=== EXERCISE DIRECTIONS ===
Make an exact copy of the records below, excluding images.

*** Opening of DATA PROVIDED ***

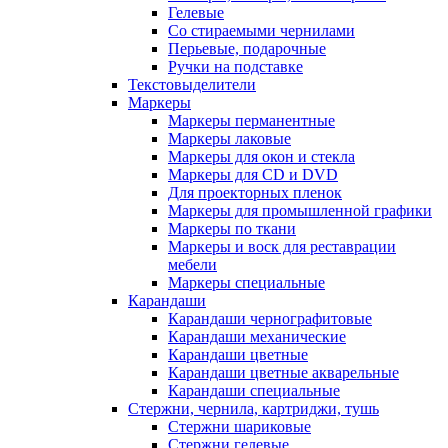
Гелевые
Со стираемыми чернилами
Перьевые, подарочные
Ручки на подставке
Текстовыделители
Маркеры
Маркеры перманентные
Маркеры лаковые
Маркеры для окон и стекла
Маркеры для CD и DVD
Для проекторных пленок
Маркеры для промышленной графики
Маркеры по ткани
Маркеры и воск для реставрации
мебели
Маркеры специальные
Карандаши
Карандаши чернографитовые
Карандаши механические
Карандаши цветные
Карандаши цветные акварельные
Карандаши специальные
Стержни, чернила, картриджи, тушь
Стержни шариковые
Стержни гелевые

*** Close of DATA PROVIDED ***

=== EXERCISE OUTPUT ===
Гелевые
Со стираемыми чернилами
Перьевые, подарочные
Ручки на подставке
Текстовыделители
Маркеры
Маркеры перманентные
Маркеры лаковые
Маркеры для окон и стекла
Маркеры для CD и DVD
Для проекторных пленок
Маркеры для промышленной графики
Маркеры по ткани
Маркеры и воск для реставрации
мебели
Маркеры специальные
Карандаши
Карандаши чернографитовые
Карандаши механические
Карандаши цветные
Карандаши цветные акварельные
Карандаши специальные
Стержни, чернила, картриджи, тушь
Стержни шариковые
Стержни гелевые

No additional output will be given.